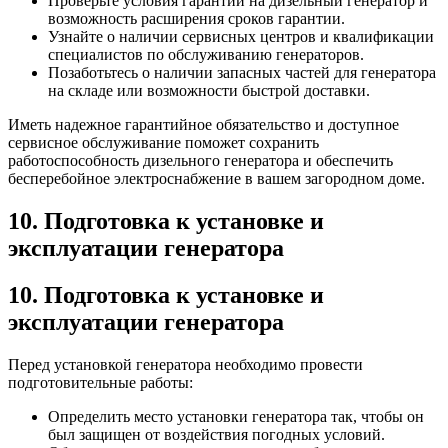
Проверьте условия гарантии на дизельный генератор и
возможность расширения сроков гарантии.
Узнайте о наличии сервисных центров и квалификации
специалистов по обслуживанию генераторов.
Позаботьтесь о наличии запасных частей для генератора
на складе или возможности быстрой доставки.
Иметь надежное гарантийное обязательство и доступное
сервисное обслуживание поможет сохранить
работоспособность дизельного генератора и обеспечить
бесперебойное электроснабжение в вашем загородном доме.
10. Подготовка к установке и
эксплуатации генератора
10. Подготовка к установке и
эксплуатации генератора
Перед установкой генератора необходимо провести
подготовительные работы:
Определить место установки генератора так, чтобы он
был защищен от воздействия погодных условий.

□ □ □ □ □ □ □

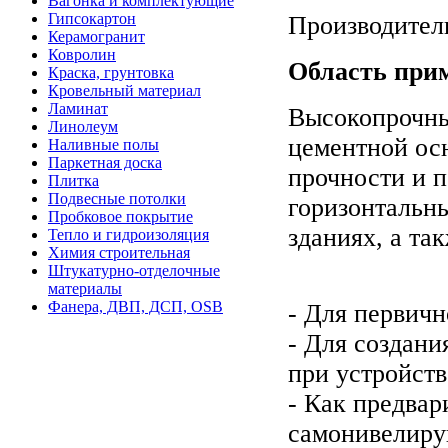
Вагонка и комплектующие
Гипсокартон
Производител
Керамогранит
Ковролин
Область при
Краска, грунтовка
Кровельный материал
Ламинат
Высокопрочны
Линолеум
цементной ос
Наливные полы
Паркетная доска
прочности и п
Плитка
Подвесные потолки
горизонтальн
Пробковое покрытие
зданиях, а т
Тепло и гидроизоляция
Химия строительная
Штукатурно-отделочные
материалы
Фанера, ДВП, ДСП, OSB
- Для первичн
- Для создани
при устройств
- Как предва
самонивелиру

□ □ □ □ □ □ □

■ Problem description ■
Copy all lines of the records that have the string "гарантии" in them.

■ Answer space ■
Проверьте условия гарантии на дизельный генератор и
возможность расширения сроков гарантии.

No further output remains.